У Мельберга потеплело в груди. Мальчик назвал его папой. Черт возьми! Первый раз в жизни он услышал, как кто-то сказал ему «папа»!
Ему вдруг стало легче принять неожиданное известие об отъезде сына. Он же будет приезжать, чтобы повидаться. Повидаться с «папаней».
Это было самое тяжелое переживание в их жизни, но оно же давало им чувство завершенности, на котором можно будет строить свою дальнейшую жизнь. Зрелище опускаемого в землю белого гробика заставило их крепче держаться друг за друга. Наверное, ничто на свете не могло быть горше, чем прощание с Сарой.
Они решили никого больше не звать на похороны. Церковная церемония была простой и короткой — они сами так пожелали. Только они и священник. А теперь вдвоем стояли над могилой. Священник произнес слова, которых требовал обряд, а затем тихо удалился. Они бросили на гроб одну розу, и она ярко розовела на белом фоне. Розовый цвет был ее любимым. Возможно, как раз оттого, что так резко контрастировал с рыжими волосами. Сара никогда не выбирала простых путей.

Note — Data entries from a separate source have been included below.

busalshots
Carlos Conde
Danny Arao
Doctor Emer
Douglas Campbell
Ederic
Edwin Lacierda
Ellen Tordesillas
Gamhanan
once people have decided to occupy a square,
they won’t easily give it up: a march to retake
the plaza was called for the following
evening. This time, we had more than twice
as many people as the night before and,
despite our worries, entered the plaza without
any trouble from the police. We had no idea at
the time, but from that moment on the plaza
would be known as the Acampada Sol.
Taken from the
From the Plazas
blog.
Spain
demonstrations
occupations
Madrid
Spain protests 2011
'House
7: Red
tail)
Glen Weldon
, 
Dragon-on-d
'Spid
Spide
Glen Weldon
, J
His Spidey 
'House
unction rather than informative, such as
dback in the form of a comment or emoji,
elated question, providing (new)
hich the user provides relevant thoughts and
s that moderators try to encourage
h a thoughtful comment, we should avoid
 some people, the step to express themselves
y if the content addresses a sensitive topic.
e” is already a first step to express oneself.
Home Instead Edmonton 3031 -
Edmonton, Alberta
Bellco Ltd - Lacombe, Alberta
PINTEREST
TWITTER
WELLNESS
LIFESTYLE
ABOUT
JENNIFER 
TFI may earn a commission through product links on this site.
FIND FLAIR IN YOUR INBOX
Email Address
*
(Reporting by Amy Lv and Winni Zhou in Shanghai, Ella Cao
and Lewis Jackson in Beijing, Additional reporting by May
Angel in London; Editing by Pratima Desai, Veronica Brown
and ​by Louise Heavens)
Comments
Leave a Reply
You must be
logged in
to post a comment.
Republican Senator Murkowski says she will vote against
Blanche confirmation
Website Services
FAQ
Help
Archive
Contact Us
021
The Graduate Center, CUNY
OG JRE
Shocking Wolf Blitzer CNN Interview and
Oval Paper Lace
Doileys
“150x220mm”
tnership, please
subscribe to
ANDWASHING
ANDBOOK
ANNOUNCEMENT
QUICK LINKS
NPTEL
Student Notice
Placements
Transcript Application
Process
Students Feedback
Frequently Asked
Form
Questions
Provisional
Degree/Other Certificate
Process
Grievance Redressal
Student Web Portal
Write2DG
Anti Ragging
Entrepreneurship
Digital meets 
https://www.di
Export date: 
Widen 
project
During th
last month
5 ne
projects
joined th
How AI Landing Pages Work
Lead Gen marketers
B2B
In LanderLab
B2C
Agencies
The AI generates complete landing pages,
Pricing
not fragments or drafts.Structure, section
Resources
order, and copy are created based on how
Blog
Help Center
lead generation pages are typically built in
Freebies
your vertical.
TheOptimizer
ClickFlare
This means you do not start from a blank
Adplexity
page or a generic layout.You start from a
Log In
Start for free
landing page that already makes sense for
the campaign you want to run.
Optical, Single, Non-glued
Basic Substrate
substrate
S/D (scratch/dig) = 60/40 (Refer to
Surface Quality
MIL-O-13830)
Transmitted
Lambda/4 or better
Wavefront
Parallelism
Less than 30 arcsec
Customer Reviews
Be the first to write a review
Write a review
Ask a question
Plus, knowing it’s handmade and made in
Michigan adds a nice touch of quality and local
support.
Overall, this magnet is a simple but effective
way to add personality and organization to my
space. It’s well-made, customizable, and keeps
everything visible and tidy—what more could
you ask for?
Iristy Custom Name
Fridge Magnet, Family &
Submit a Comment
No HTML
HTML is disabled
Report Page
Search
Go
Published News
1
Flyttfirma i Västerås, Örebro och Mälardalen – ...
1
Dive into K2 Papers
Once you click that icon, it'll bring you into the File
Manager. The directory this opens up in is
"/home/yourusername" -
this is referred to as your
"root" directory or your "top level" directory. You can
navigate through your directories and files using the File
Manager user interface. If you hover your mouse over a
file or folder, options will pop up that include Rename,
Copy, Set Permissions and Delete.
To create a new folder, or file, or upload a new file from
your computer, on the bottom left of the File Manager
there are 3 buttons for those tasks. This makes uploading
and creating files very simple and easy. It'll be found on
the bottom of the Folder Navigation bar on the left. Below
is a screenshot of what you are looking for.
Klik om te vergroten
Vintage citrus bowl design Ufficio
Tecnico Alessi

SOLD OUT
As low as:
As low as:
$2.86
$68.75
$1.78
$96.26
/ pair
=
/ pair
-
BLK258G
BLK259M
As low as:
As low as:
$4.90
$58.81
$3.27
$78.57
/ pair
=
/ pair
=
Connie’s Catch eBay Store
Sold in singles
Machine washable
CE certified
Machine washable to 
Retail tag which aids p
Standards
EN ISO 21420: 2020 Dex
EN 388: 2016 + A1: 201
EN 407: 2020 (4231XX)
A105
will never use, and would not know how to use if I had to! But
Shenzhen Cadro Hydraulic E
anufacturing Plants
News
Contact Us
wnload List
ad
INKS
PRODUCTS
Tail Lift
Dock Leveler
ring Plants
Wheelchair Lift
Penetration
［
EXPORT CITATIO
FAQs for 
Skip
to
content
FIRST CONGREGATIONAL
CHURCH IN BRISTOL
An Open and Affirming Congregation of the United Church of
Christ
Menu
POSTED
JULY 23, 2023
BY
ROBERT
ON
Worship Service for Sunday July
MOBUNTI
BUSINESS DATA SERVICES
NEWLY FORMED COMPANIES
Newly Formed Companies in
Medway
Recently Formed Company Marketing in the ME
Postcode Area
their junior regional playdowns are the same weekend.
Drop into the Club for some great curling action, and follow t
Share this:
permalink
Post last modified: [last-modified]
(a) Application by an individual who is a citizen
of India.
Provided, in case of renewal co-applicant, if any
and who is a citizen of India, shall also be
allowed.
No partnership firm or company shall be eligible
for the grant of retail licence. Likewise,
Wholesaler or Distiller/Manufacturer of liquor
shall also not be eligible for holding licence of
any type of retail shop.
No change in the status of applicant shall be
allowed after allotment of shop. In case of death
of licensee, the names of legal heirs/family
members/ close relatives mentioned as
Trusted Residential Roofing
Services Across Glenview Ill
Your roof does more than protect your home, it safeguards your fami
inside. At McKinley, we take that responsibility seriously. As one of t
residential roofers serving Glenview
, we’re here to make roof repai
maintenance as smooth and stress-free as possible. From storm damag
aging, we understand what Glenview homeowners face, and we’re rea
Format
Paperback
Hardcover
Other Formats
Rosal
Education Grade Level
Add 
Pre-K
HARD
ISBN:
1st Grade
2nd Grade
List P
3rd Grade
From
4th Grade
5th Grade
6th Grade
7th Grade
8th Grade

Ненависть к Лилиан оставалась еще свежа и остра. Шарлотте было стыдно, что и в кладбищенской тишине она источает ненависть каждой порой своего существа. Может быть, со временем это чувство притупится, но краем глаза она видела холмик над свежей могилой своего отца, похороненного дважды, и сама не верила, что гнев и горе когда-нибудь пройдут.
Лилиан отняла у нее не только Сару, но и отца, и этого она ей никогда не простит. Да и как такое простить? Священник что-то говорил о прощении, которое помогает унять боль, но как можно простить чудовище? Она даже не понимала, почему мать совершила эти ужасные злодеяния, и бессмысленность ее поступков еще больше усиливала ненависть и горе Шарлотты. Было ли это полное сумасшествие, или она действовала согласно какой-то собственной перевернутой логике? Мысль о том, что они этого никогда не узнают, еще больше усугубляла и без того невыносимую боль, и Шарлотта готова была любыми средствами вырвать у матери признание, лишь бы добиться правды.
Ознакомительная версия.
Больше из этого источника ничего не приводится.